全体改定率1.59%(うち0.98%は処遇改善、0.61%を事業者へ配分)は、
過去2番目に大きな上げ幅であり、ほとんど全てのサービスで基本報酬がしっかりとプラスになっており、新たな加算の創設や、既存の加算拡充など、総じて介護事業者には歓迎出来る内容となりました。
とりわけ、特別養護老人ホームや老人保健施設などの施設は、大きな報酬プラスとなっています。
また、処遇改善加算は1本化されるとともに、単位数も大きく引きあげられ、
理論値では、2年分で4.5%の賃上げが可能な水準となり、他産業の賃上げに引けを取らない対応が可能となります。
現場崩壊への危機感から事業撤退への懸念も
しかしながら、令和5年度介護事業経営実態調査による収支差率が高かった
「訪問介護」、「定期巡回・随時対応型訪問介護看護」、「夜間対応型訪問介護」、「訪問リハビリテーション(予防のみ)」の4サービスは、まさかの基本報酬単位のマイナスとなりました。
合わせて、集合住宅に対する訪問介護の減算措置の拡大も講じられています。
とりわけ、全国3万6000を超える事業所数である訪問介護のマイナスは、地方の在宅介護の現場崩壊に繋がりかねないと強い危機感を覚えます。
直近での収支差率は確かに7.8%(前年対比+2.0%)と平均を大きく上回る数字でしたが、集合住宅併設の訪問介護や、都心部での効率良い運営の出来る事業所が収支差率を押し上げていると予測されており、地方の訪問介護事業所の経営は決して安定しているわけではありません。
将来に対する不安や心理的影響により、撤退する訪問介護事業所が加速し、地方での在宅介護サービスの供給量不足が将来生じるのではないかと懸念されます。
最優先は職員の処遇改善
せっかくの大きな上げ幅となる報酬改定でありながら、業界として素直に喜べない結果となってしまったことは、残念であり、有効な予算活用とは言えないのではないでしょうか。
全体としては、今回の改定にタイトルをつけるならば、何よりも最優先されたことは職員の処遇改善であり、「賃上げ改定」という表現が適切であると思います。
事業者は、1本化された処遇改善加算を確実に算定し、公平かつ適正な評価に基づき、職員への納得感ある分配を行うことが何よりも大切です。同時に、しっかりと分配方法について職員への説明を丁寧に行って頂きたいと思います。
4つの基本的視点に基づいた見直しの実施
加えて、今回の改定内容は6年に一度の同時改定でありながら、前回改定ほどの変革インパクトではありません。しかしながら、改革の歩みが減退していると誤った認識をもってはいけません。

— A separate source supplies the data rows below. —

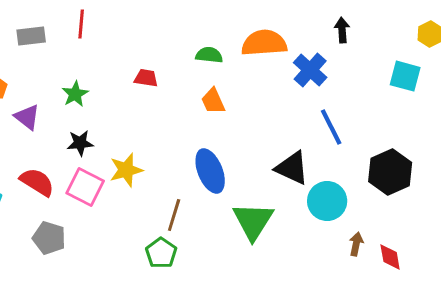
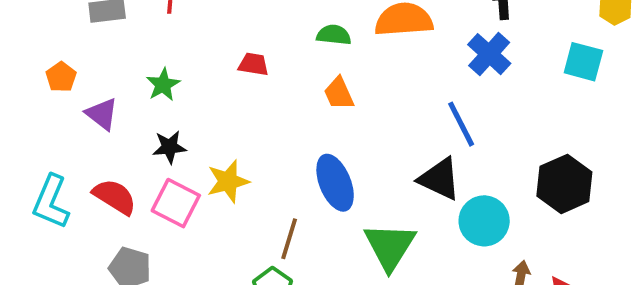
blue cross: (310, 70) -> (489, 54), moved
blue line: (331, 127) -> (461, 124), moved

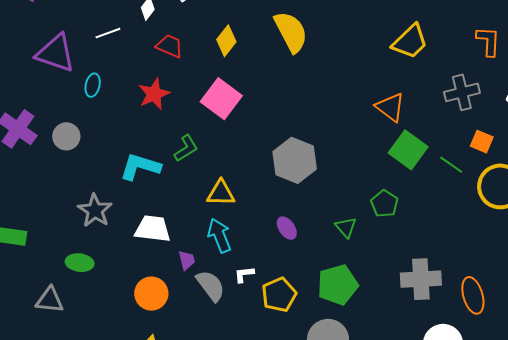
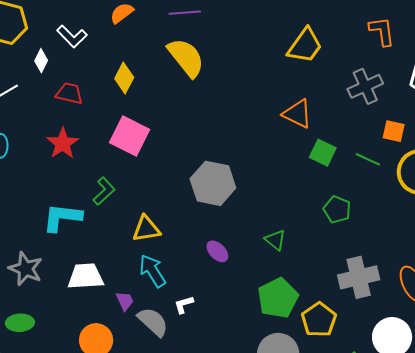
green square: (408, 150) -> (323, 153), size x0.7
green pentagon: (384, 204) -> (337, 210), moved
yellow pentagon: (279, 295) -> (319, 320), moved

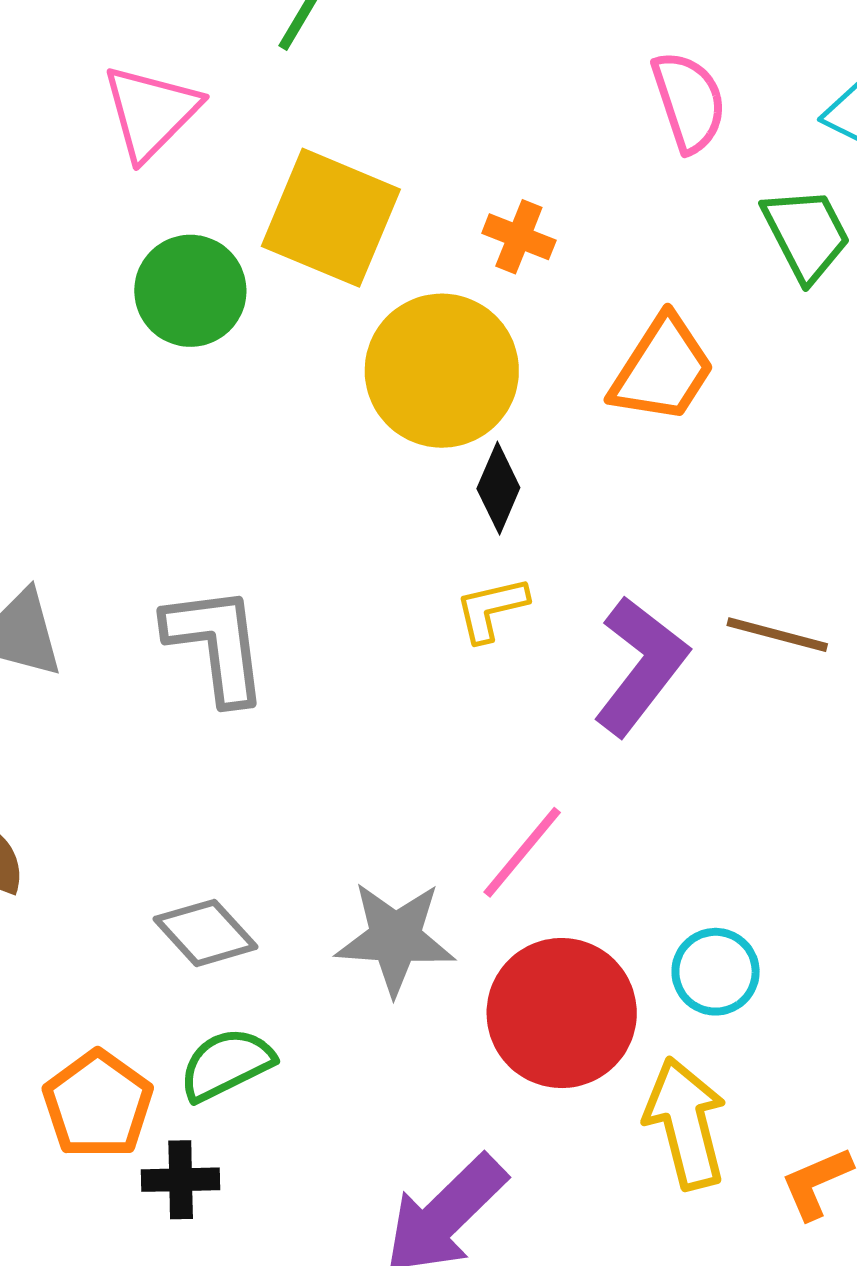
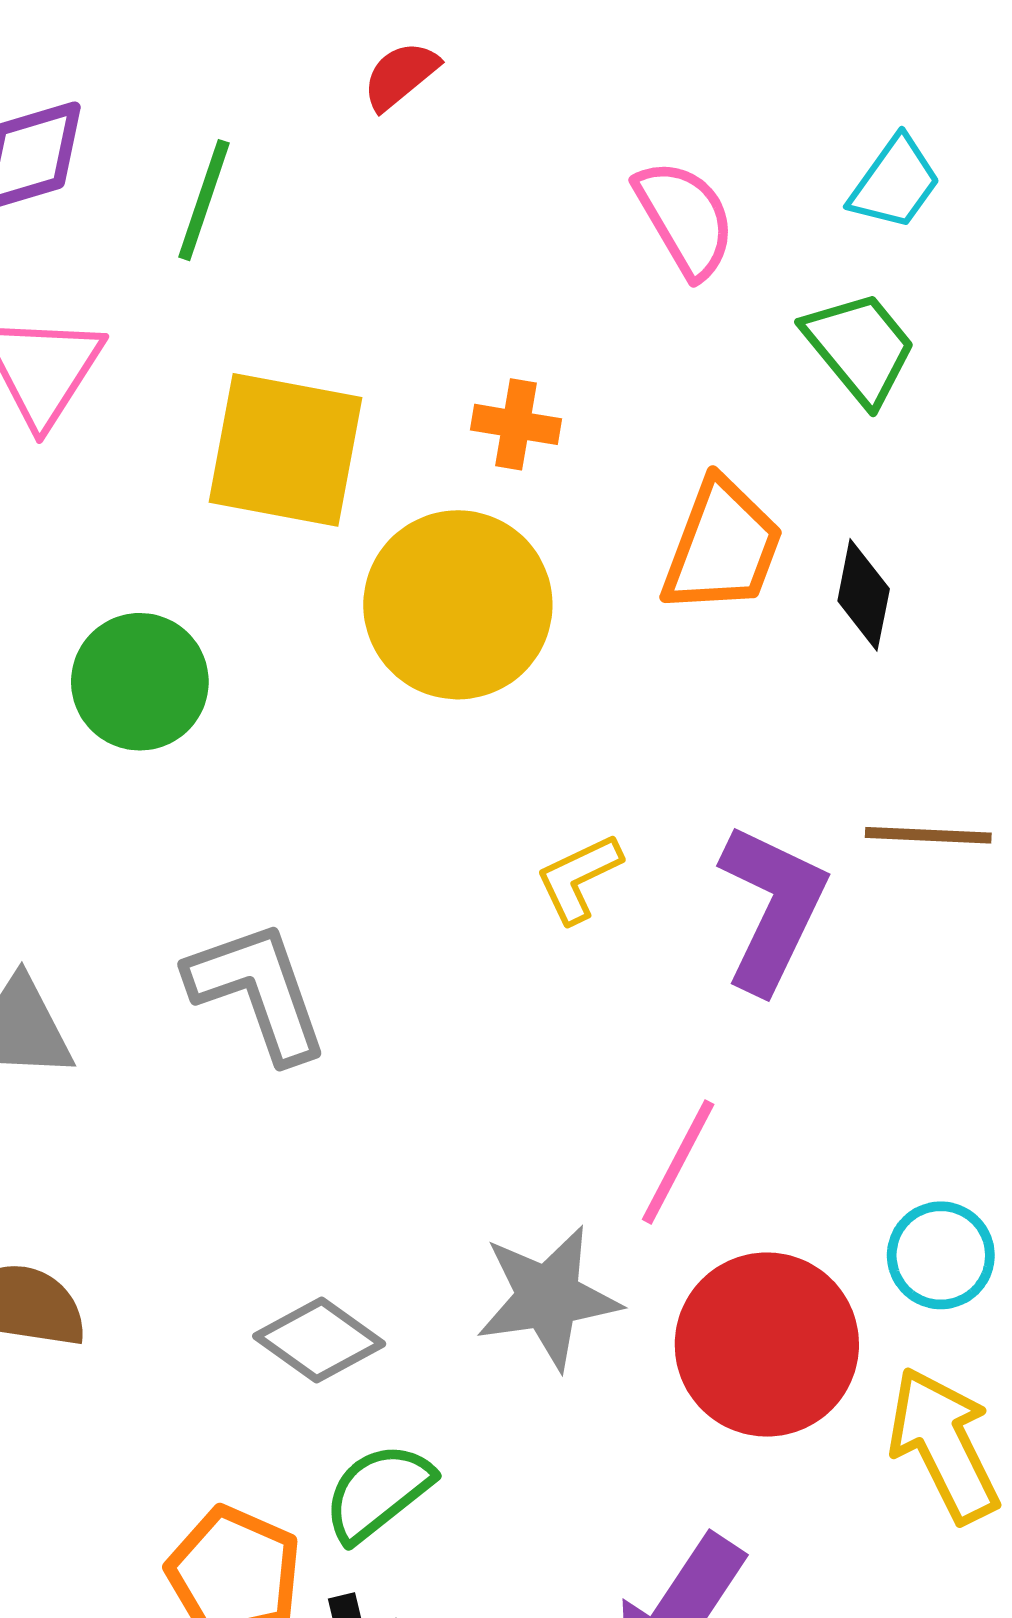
green circle: (190, 291) -> (140, 682), moved
black diamond: (498, 488) -> (864, 595), moved

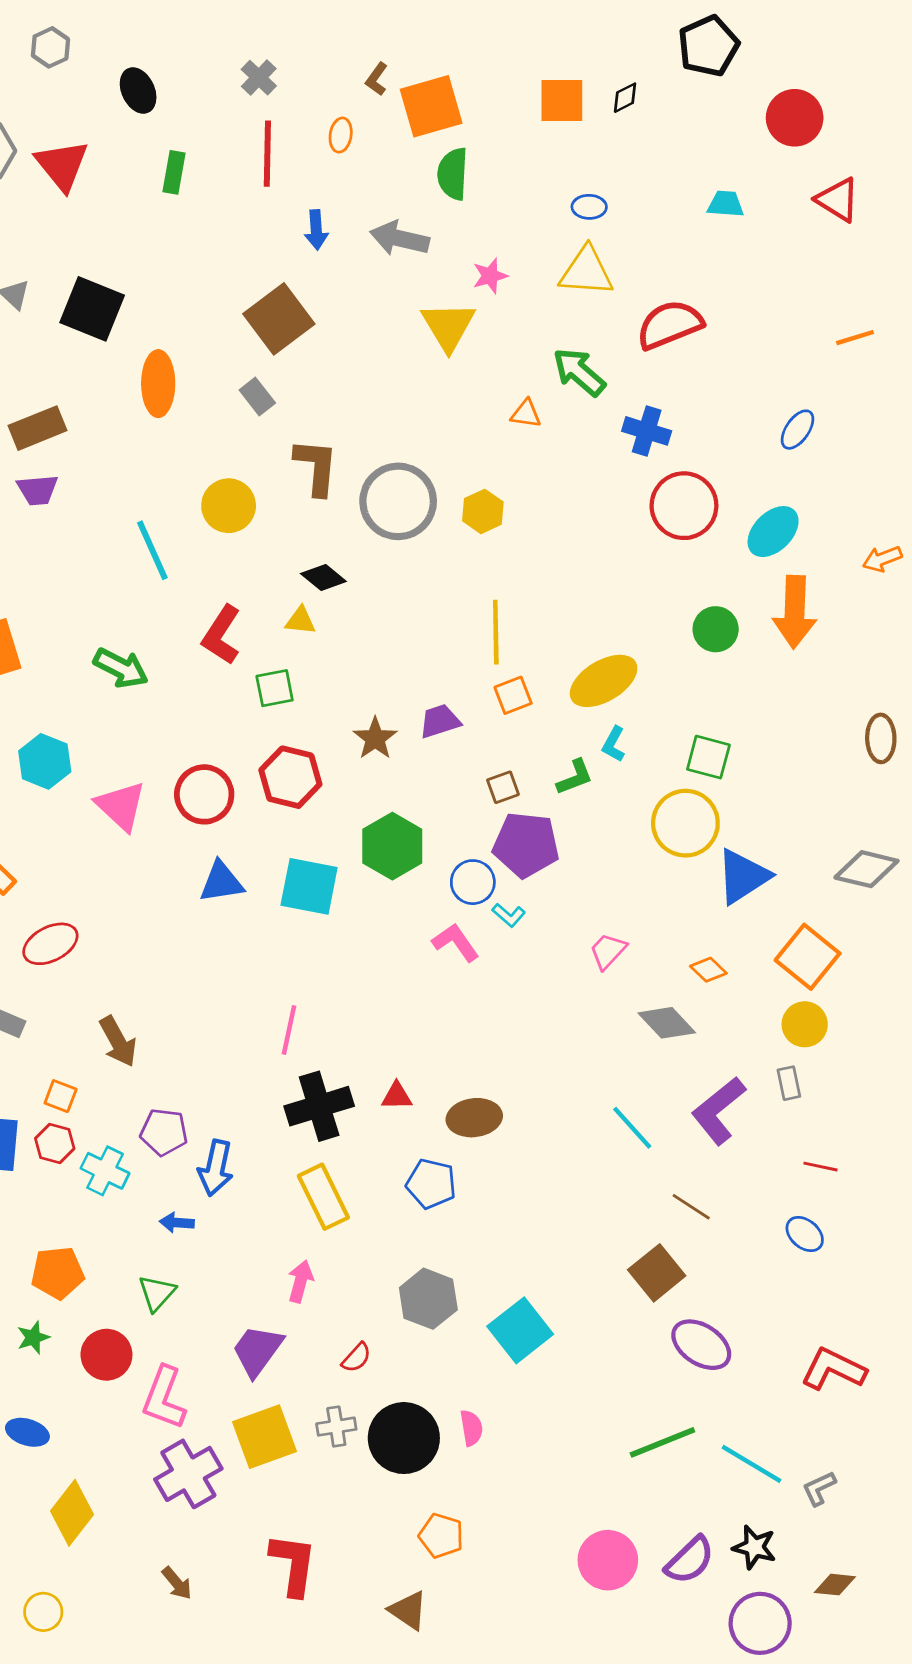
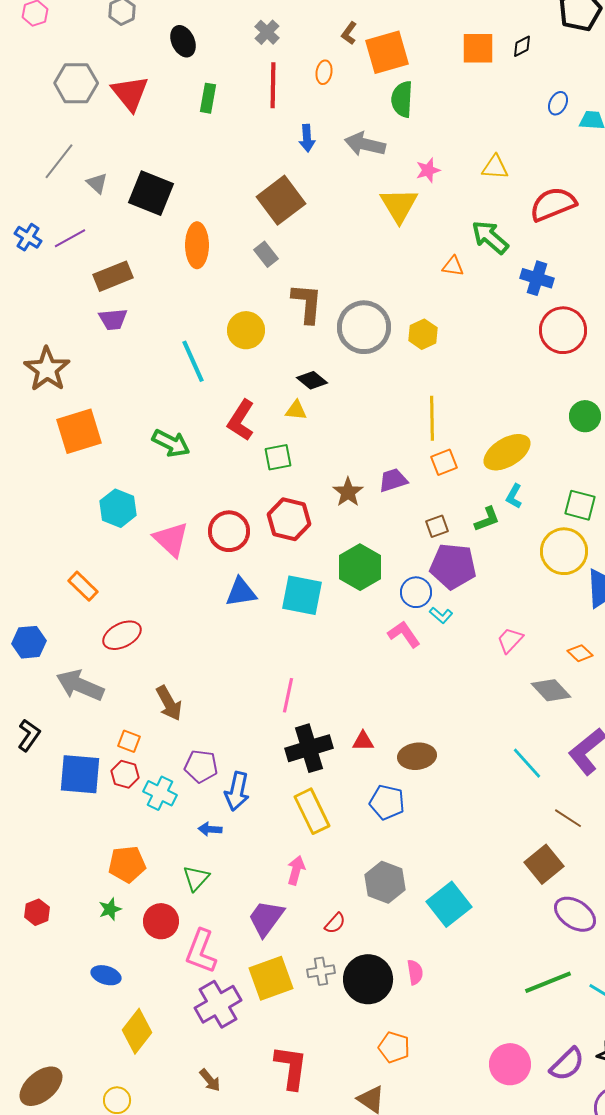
blue ellipse: (589, 207) -> (558, 103), moved, turned -65
yellow triangle: (586, 272) -> (495, 167), size x0.7

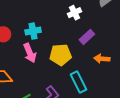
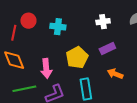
pink arrow: (30, 53) -> (46, 68), moved
yellow pentagon: (61, 55) -> (77, 57), turned 30

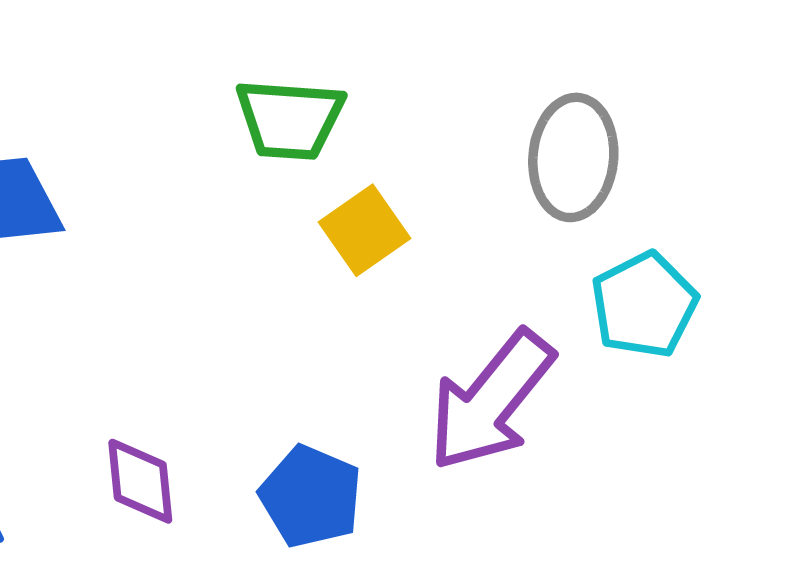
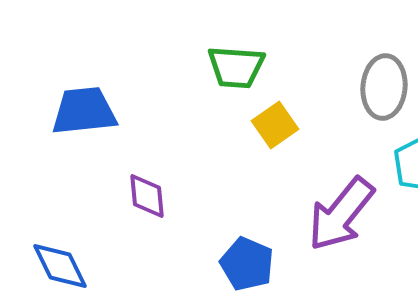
purple diamond: (140, 481) -> (147, 196), moved

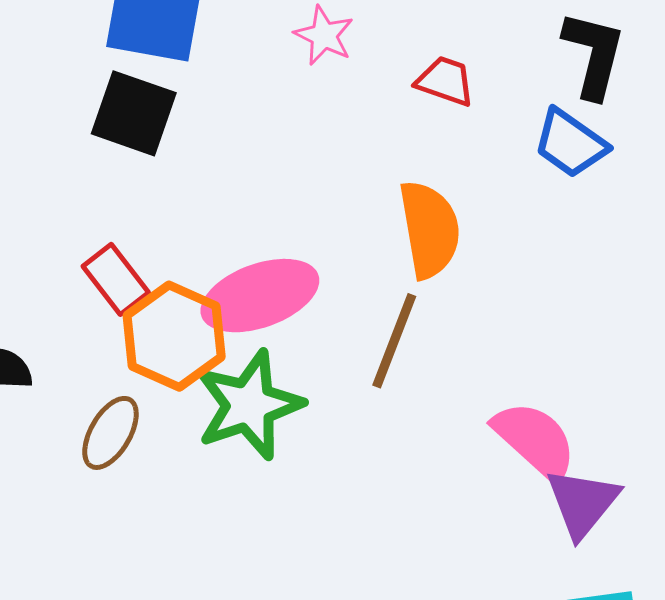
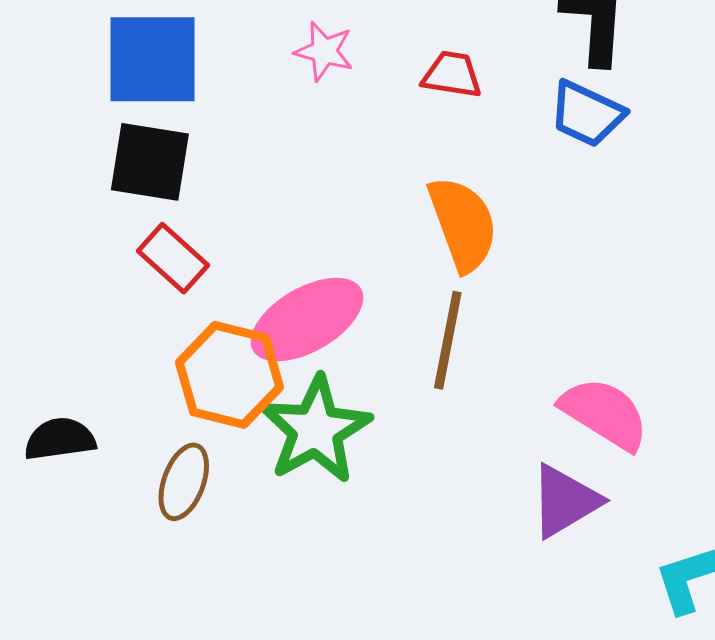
red rectangle: (116, 279) -> (173, 258), moved
purple triangle: (582, 503) -> (565, 501), moved, turned 30

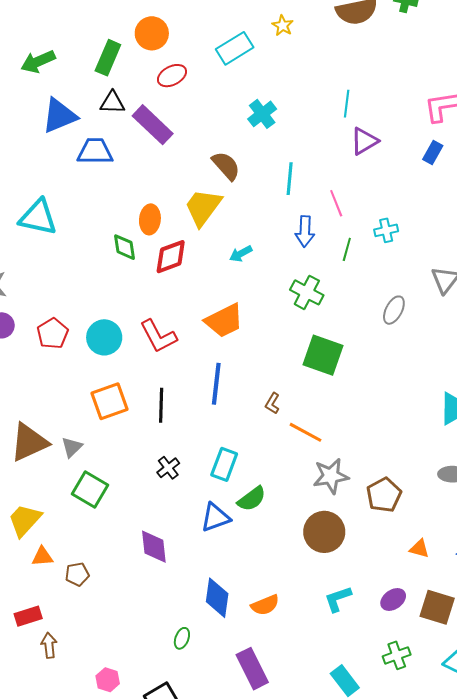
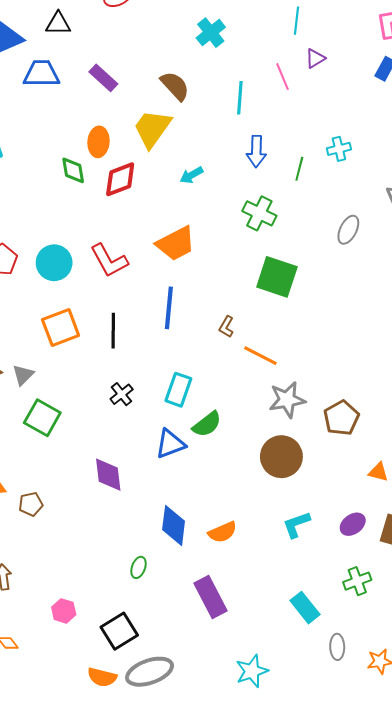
purple rectangle: (153, 125) -> (103, 78), moved, size x0.7
purple triangle: (364, 141) -> (315, 58), size x0.7
pink line: (336, 203) -> (282, 77), moved

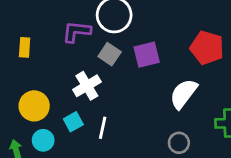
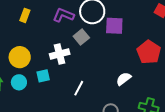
purple square: (147, 55) -> (114, 26), moved
white semicircle: (183, 94) -> (124, 79), size x0.7
white line: (103, 128) -> (79, 88), moved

4つの基本的視点として示された
「地域包括ケアシステムの深化・推進」
「自立支援・重度化に向けた対応」
「良質な介護サービスの効率的な提供に向けた働きやすい職場づくり」
「制度の安定性・持続可能性の確保」
に基づいた見直しが実施されることになります。
例えば、LIFEに関連した科学的介護推進体制加算は、点数の拡充、新たなサービス追加はありませんでしたが、入力項目の簡素化や提出時期の統一、フィードバックの充実などが行われる予定であり、
新たな試みを行うのではなく、前回改定の課題を整理し、着実に現場でのLIFE定着を目指す方針であります。
現場への変革を迫るテーマも
一方で、いくぶん踏み込んだ改革が進められたテーマは「生産性向上」「DX推進」であります。
居宅介護支援における逓減制の更なる拡大、施設におけるロボット・ICT機器活用による新加算の創設、特定施設における3対1の人員配置要件の特例緩和など、こちらは現場への変革を迫る強いメッセージともなりました。
介護の在り方の変革が不可欠であること
今回の改定は、「将来の大変革に向けた土台固めの改定」と位置付けることも出来ると思います。コロナ禍や欧州での戦争に端を発した物価高騰のような異例ともいえる社会情勢の変化によって大幅なプラス改定となりましたが、今後は大きなプラス改定の実現可能性は低いと言わざるを得ません。
長期視点で考えれば報酬削減とともに、大きな制度改革が行われていくことになると思います。今回の改定でどうにか確保出来たプラス改定のうちに、大変革に向けた、土台づくりを行うための3年間であると理解し、介護事業者は、運営改革・現場での介護の在り方の変革が不可欠であることを肝に命じなければなりません。